Why you should use your miles now, even as a Delta frequent flyer.

This post was inspired by a thread on Twitter with Jaime Primak that made me realize that there are many of you out there sitting on a ton of SkyMiles wondering, “What do I do with these?”

Maybe you’ve been a road-warrior business traveler for the past two decades and have millions of miles in the bank. Or maybe you’ve just signed up for a Delta SkyMiles credit card recently and have 90,000 SkyMiles to spend. Either way, now is a great time to start spending down some of those miles.

The rules have changed

For Delta SkyMiles members sitting on a large pool of miles, now is probably the ideal time to start cashing some of those in. Since 2020, most airlines, including Delta have done away with many change fees and made improvements to their frequent flyer programs like making award tickets freely redepositable. If you’ve been a long-time frequent flyer who has struggled to use your miles in the past, it’s time to give that pile of miles a second look, as many of the old rules that applied to tickets booked with miles no longer apply.

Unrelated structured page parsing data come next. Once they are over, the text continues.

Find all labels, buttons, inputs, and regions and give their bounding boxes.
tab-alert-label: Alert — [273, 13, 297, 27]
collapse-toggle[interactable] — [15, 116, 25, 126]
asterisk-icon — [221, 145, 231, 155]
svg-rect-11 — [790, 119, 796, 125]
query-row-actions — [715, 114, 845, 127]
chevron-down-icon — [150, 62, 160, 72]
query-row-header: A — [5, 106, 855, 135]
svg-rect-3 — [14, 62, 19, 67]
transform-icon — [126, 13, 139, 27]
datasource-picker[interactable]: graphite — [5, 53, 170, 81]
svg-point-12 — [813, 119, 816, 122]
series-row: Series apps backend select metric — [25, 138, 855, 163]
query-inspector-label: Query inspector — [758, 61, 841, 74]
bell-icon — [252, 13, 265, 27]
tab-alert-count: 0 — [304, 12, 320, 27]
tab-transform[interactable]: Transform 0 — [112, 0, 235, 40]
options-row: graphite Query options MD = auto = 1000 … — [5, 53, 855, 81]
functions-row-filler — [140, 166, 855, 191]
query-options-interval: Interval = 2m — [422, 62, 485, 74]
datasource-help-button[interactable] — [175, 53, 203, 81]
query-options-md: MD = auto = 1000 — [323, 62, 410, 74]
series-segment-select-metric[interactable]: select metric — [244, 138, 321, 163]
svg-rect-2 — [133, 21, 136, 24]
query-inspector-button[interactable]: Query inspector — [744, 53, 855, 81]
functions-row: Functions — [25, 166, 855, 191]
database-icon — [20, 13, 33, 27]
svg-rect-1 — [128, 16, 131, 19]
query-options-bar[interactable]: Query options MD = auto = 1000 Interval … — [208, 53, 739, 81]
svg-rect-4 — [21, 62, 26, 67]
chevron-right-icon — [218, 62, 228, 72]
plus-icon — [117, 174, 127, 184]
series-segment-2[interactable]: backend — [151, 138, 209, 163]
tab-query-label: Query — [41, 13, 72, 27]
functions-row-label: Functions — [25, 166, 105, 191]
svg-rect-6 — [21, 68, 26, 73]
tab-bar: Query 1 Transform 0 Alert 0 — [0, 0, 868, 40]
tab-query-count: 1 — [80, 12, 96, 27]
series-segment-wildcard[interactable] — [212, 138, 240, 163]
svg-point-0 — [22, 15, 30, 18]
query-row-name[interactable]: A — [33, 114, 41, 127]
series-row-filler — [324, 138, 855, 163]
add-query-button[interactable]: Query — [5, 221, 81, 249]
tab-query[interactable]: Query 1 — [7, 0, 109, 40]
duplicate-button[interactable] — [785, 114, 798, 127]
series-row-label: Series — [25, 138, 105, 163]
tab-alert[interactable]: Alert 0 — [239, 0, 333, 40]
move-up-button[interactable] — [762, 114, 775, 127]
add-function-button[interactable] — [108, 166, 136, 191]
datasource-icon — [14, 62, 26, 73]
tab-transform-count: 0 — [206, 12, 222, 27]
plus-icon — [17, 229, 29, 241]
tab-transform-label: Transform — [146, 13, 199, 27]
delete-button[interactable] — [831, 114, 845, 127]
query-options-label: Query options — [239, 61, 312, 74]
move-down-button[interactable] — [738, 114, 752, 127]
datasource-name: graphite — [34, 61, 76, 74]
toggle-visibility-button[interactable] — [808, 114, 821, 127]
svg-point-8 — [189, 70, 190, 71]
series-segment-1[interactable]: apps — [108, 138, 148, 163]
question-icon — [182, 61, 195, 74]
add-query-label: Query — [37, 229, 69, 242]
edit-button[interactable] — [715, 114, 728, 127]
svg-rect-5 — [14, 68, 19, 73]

Miles tickets help you toward your elite status qualification

In 2021, Delta Air Lines announced Status Accelerators. As part of that program, they increased the number of status-earning miles, segments, and dollars awarded on most tickets and announced that award tickets would also earn MQMs, MQSs, and MQDs. In 2022, Delta will continue to award status miles, segments, and dollars on award travel. This means that you will get closer to frequent flyer status with Delta, even on award tickets.

Award tickets earn miles, segments, and dollars toward Delta elite status similar to tickets booked with cash:

  • Medallion Qualifying Miles (MQMs) – Award travel earns MQMs based on the distance flown.
  • Medallion Qualifying Segments (MQSs) – You earn MQSs on award travel like you normally would on retail tickets, 1 MQS for each segment of your journey.
  • Medallion Qualifying Dollars (MQDs) – Award tickets earns MQDs based on the number of miles redeemed for a ticket, divided by 100. (A 10,000 ticket would earn $100 MQDs)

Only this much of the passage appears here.